The only difference is the number of children. But the total people, total smokers and total 30 year old smokers are the same. Could be coincidence, but I thought it was interesting. However if this was a real database, it would make me want to check if data was entered correctly.

**Task 2: Work out where the majority of patients in the dataset are from**

In [271]:
def region_count(dataset):
    region_count = {
        "southwest": 0,
        "southeast": 0,
        "northwest": 0,
        "northeast": 0
    }
    for patient in dataset.values():
        region_count[patient.get("region")] += 1
    print(region_count)

region_count(original_data_dict)

{'southwest': 325, 'southeast': 364, 'northwest': 325, 'northeast': 324}


People seem to be fairly evenly spread out between regions.

**Task 3: Work out if there is a relationship between region and insurance cost**

In [272]:
region_members = [
    filter_dataset(original_data_dict, [["region", op.eq, regions[i]]]) for i in range(len(regions))
]

ave_charges = [
    round(get_average(region_members[i], "charges"), -3) for i in range(len(region_members))
]

for i in range(len(regions)):
    print("The average charge of insurance for people in the {0} is ${1}.".format(regions[i], ave_charges[i]))

The average charge of insurance for people in the southwest is $12000.0.
The average charge of insurance for people in the southeast is $15000.0.
The average charge of insurance for people in the northwest is $12000.0.
The average charge of insurance for people in the northeast is $13000.0.


I rounded all the average charges to 2sf. People in the southeast tend to have the most expensive insurance costs, at around $15000. From earlier, when analysing percentage of smokers per region, people in the southeast had the highest score, at 25 \%, which is likely to increase insurance cost.
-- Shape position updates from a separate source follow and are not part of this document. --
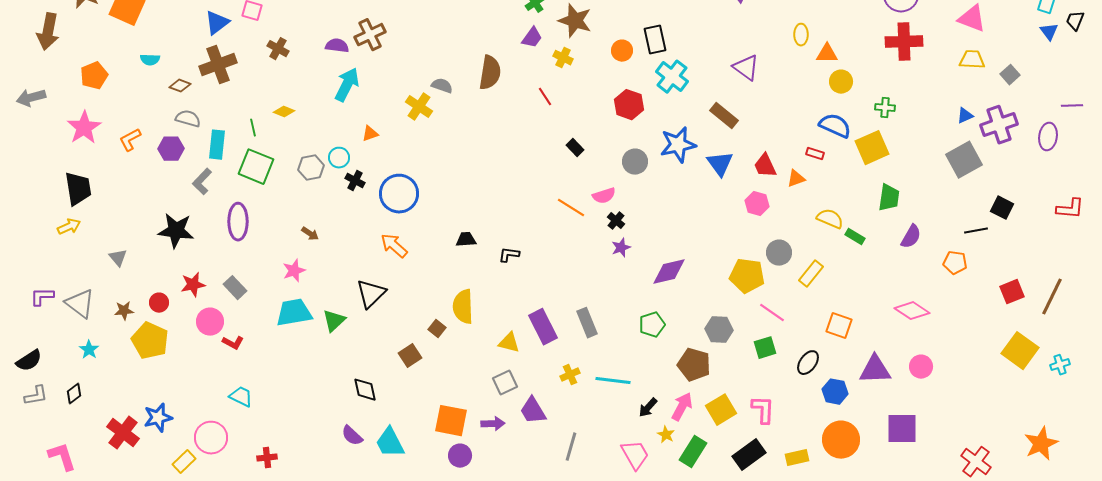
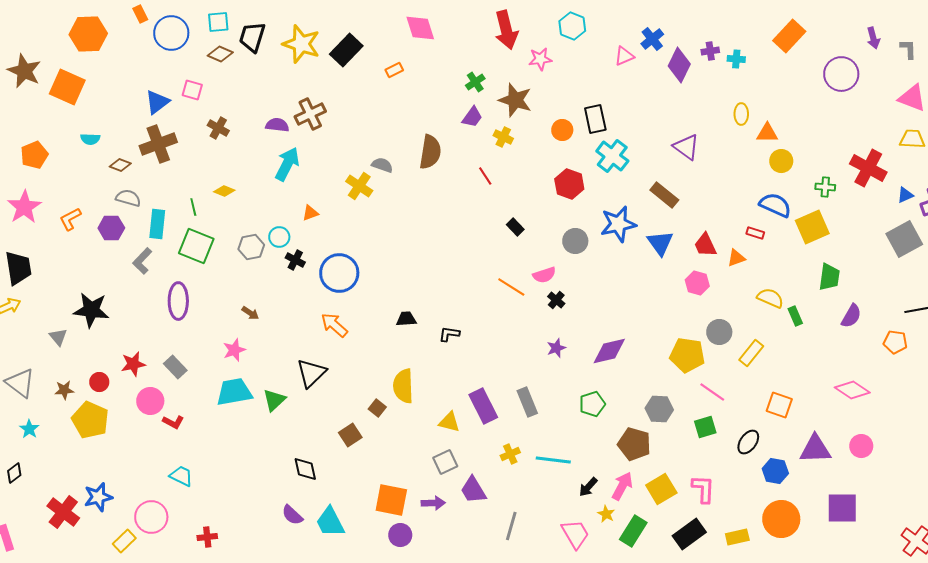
red cross: (904, 42) -> (868, 168), moved, turned 30
black star: (176, 231) -> (91, 310), moved
green rectangle: (855, 237) -> (795, 316), turned 36
purple star: (621, 248) -> (556, 348), moved

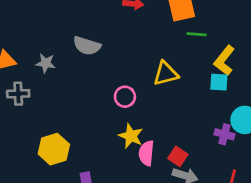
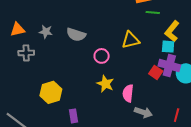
gray semicircle: (87, 46) -> (76, 35), moved
purple cross: (224, 134) -> (169, 65), moved, size x1.5
pink semicircle: (146, 153) -> (128, 93), moved
red square: (178, 156) -> (156, 72), moved

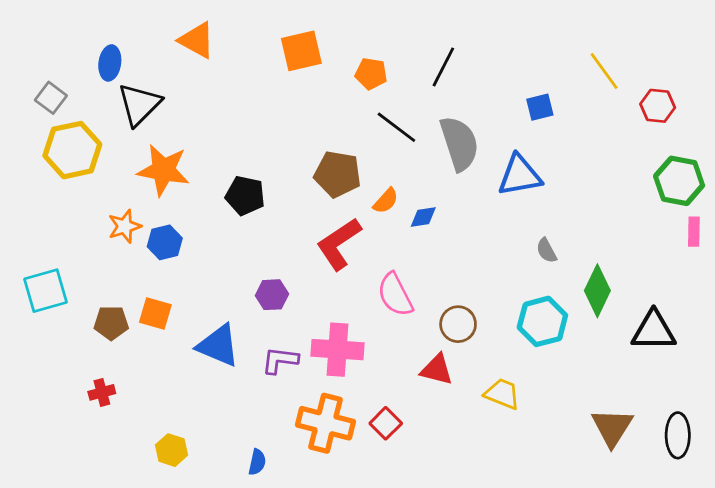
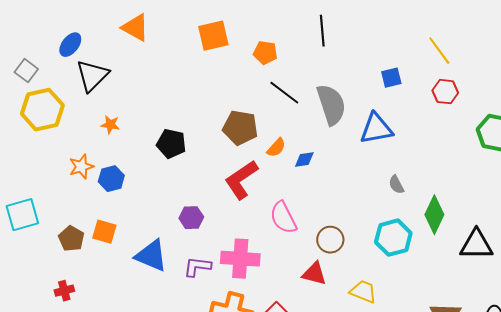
blue ellipse: (110, 63) -> (70, 45), turned 30
black line: (443, 67) -> (322, 31), moved, turned -32
red hexagon: (658, 106) -> (445, 92), moved
orange star: (163, 170) -> (110, 125), size x0.5
brown pentagon: (111, 323) -> (71, 239), turned 30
However I wonder if there are any other factors that could be contributing to this, so I'm going to test region against BMI, and region against number of children.

In [273]:
#Average BMI per region:

ave_bmi_per_region = [
    get_average(region_members[i], "bmi") for i in range(len(region_members))
]

for i in range(len(regions)):
    print("The average BMI for people in the {0} is {1}.".format(regions[i], ave_bmi_per_region[i]))

The average BMI for people in the southwest is 30.6.
The average BMI for people in the southeast is 33.36.
The average BMI for people in the northwest is 29.2.
The average BMI for people in the northeast is 29.17.


So people in the southeast also have the highest average BMI, which is likely to be contributing to higher insurance costs.

In [274]:
#Average number of children per region:

ave_children_per_region = [
    get_average(region_members[i], "children") for i in range(len(region_members))
]

for i in range(len(regions)):
    print("The average number of children for people in the {0} is {1}.".format(regions[i], ave_children_per_region[i]))

The average number of children for people in the southwest is 1.14.
The average number of children for people in the southeast is 1.05.
The average number of children for people in the northwest is 1.15.
The average number of children for people in the northeast is 1.05.


People in the southeast and the northeast are equal in having the highest average number of children. However it is by less than half a child so is unlikely to be a major contributor to the southeast's high insurance costs.